BALTIMORE, Md. — Those who drive by Sinai Hospital in Baltimore may be wondering why there are rows of red desks out on the lawn. The reality is that there is a terrible and important significance.
The 112 desks are for all of the children who have been killed in Baltimore in the last six years.
There are no pencils, no books and no students.
“I could not imagine losing my one and only child,” said Val Jenkins. “I could not imagine losing my one and only grandchild.”
Jenkins is the founder of Hug Don’t Shoot. When she saw the desks and realized what they signified, she knew she had to get involved and spread the word.

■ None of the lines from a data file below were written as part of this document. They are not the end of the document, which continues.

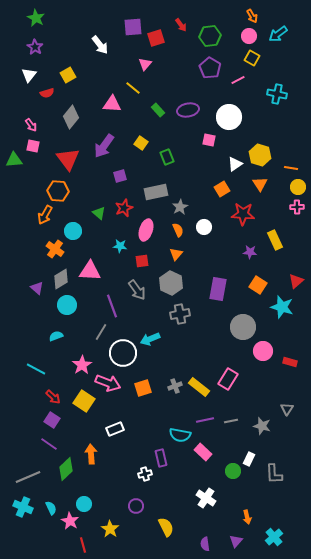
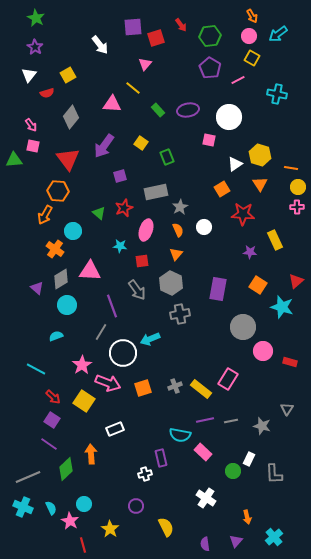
yellow rectangle at (199, 387): moved 2 px right, 2 px down
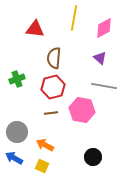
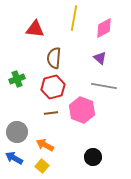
pink hexagon: rotated 10 degrees clockwise
yellow square: rotated 16 degrees clockwise
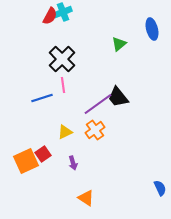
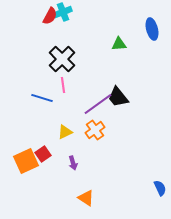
green triangle: rotated 35 degrees clockwise
blue line: rotated 35 degrees clockwise
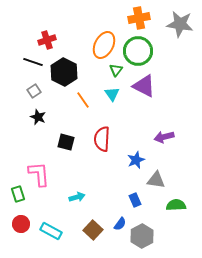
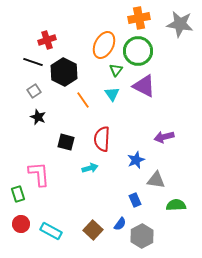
cyan arrow: moved 13 px right, 29 px up
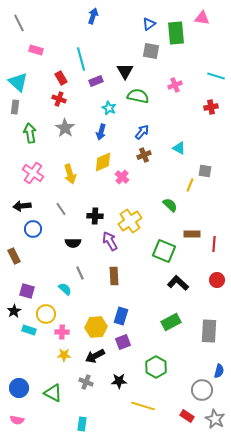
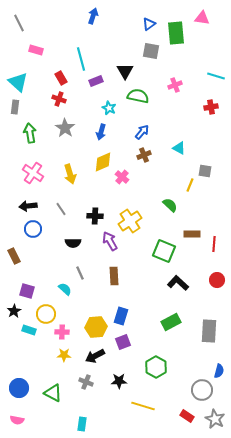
black arrow at (22, 206): moved 6 px right
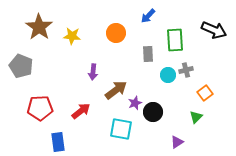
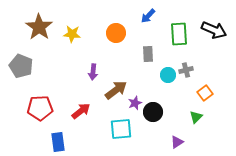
yellow star: moved 2 px up
green rectangle: moved 4 px right, 6 px up
cyan square: rotated 15 degrees counterclockwise
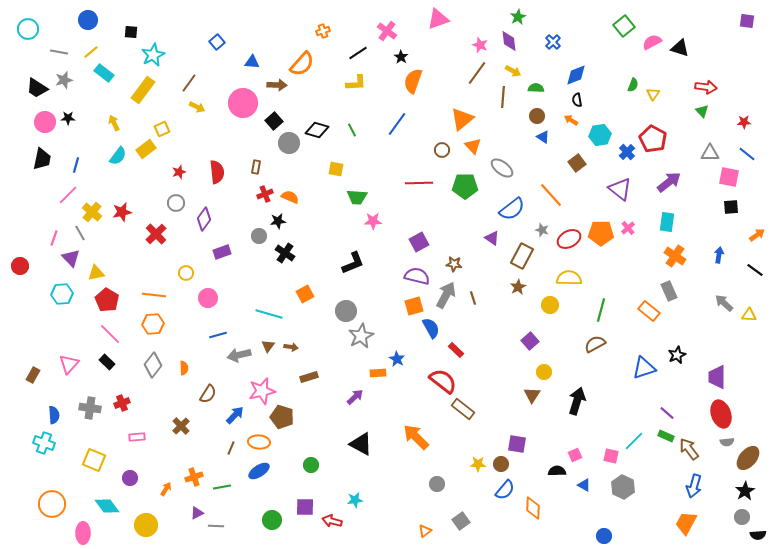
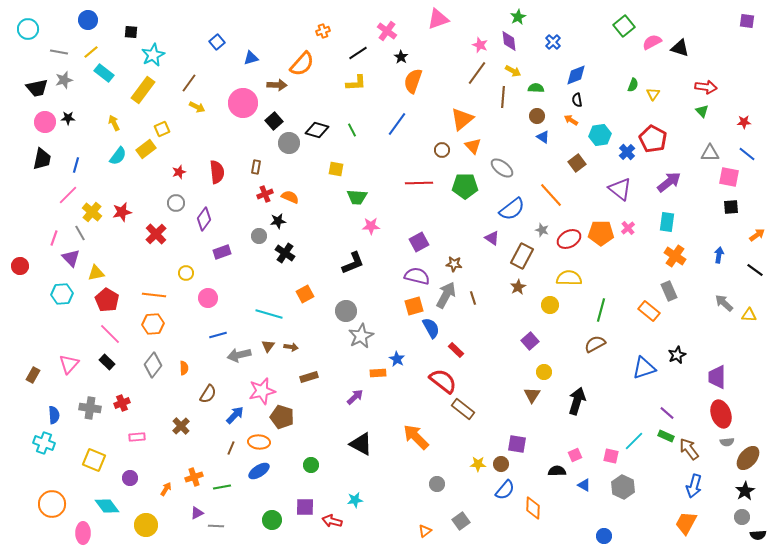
blue triangle at (252, 62): moved 1 px left, 4 px up; rotated 21 degrees counterclockwise
black trapezoid at (37, 88): rotated 45 degrees counterclockwise
pink star at (373, 221): moved 2 px left, 5 px down
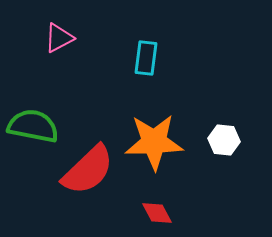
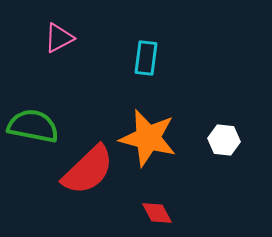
orange star: moved 6 px left, 4 px up; rotated 16 degrees clockwise
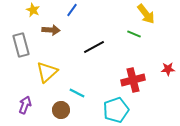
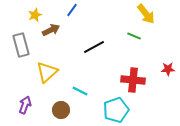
yellow star: moved 2 px right, 5 px down; rotated 24 degrees clockwise
brown arrow: rotated 30 degrees counterclockwise
green line: moved 2 px down
red cross: rotated 20 degrees clockwise
cyan line: moved 3 px right, 2 px up
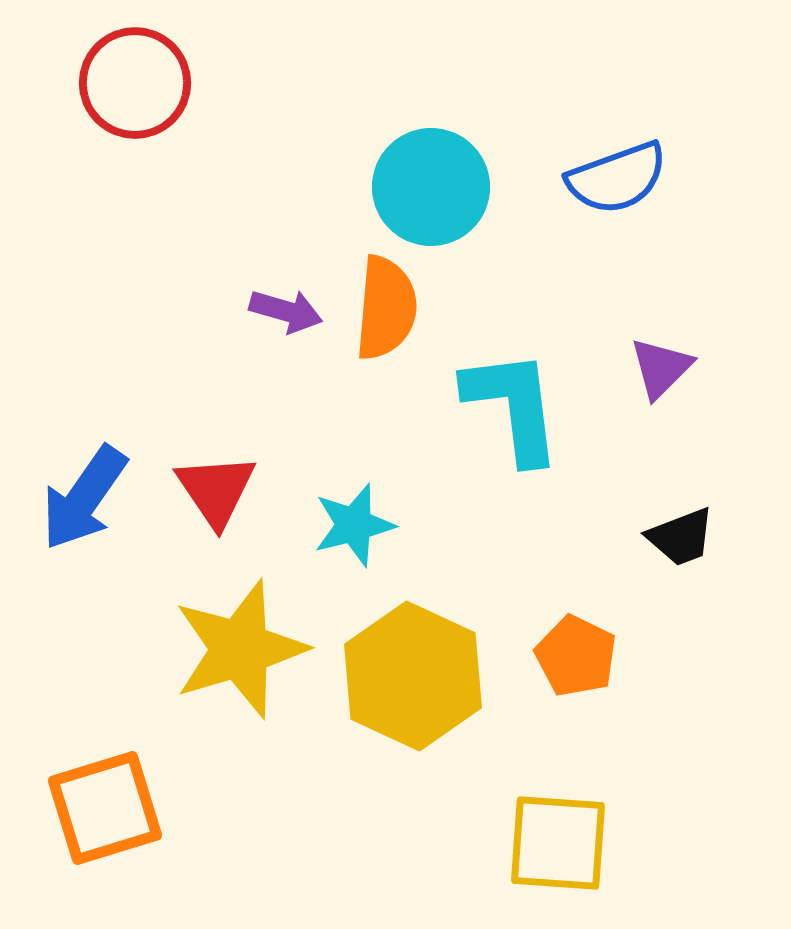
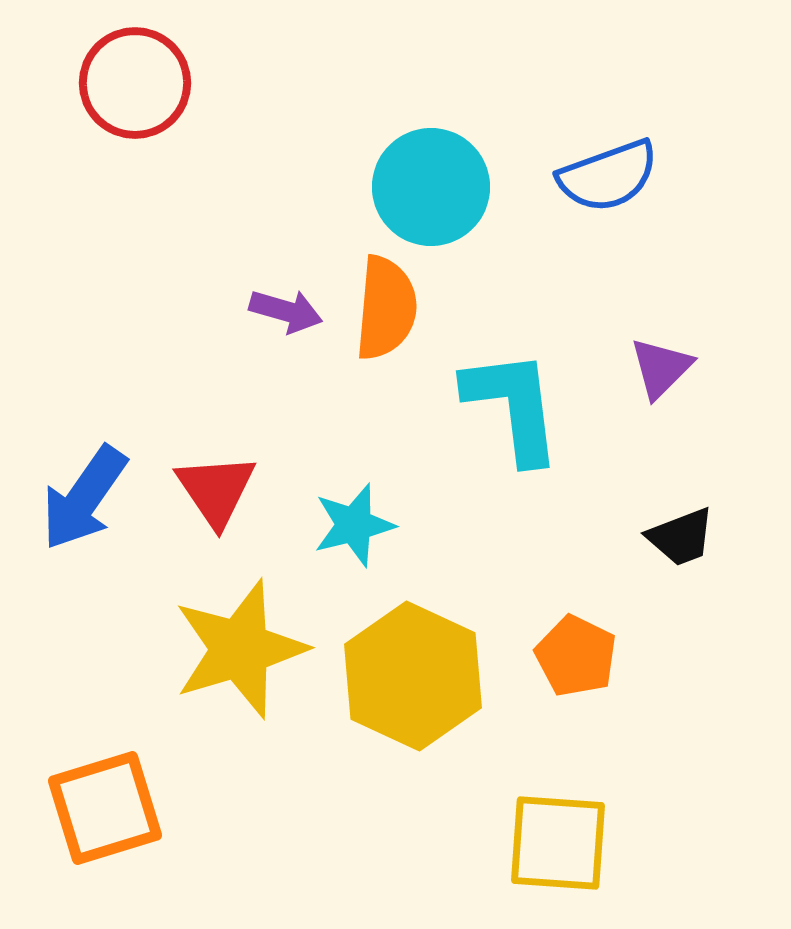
blue semicircle: moved 9 px left, 2 px up
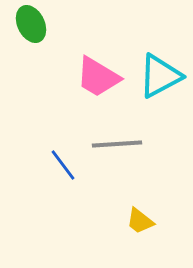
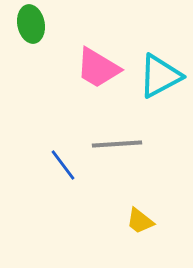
green ellipse: rotated 15 degrees clockwise
pink trapezoid: moved 9 px up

“To here that last week it was 111 desks,” Jenkins said. “To hear that 111 children have been murdered made my heart heavy. We received an email as we were making this process happen that another child was murdered.”
The desks were created by Lifebridge Health’s Center for Hope. It’s a new comprehensive violence intervention and prevention response.
“Each child who is murdered generally has about 10 to 12 people who are also victims as well,” said Adam Rosenberg, the Center for Hope Executive Director. “The survivors of, the siblings of, the witnesses to. Those kids' lives can be saved by providing the comfort, care, concern, and even the therapy sometimes to help them recover from such a trauma.”
Children, parents, police and community members were all out Tuesday night, sitting at the desks.
Among them was a 10-year-old girl who was caught in the crossfire and her mother.
The family has shown tremendous strength and joined Hug Don’t Shoot as hug dealers.
“Somebody told me, well the people who are out here are not doing the murders,” said Jenkins. “Who knows, maybe they will see this. Maybe they will feel bad that they own an illegal gun. Most likely if they shooting somebody the gun is illegal. Maybe they will feel bad. Maybe they will see 10-year-old Kaelin who just got shot in her chest. Maybe they will see all this.”
Jenkins said they are eventually going to bring these desks around the city to share the message.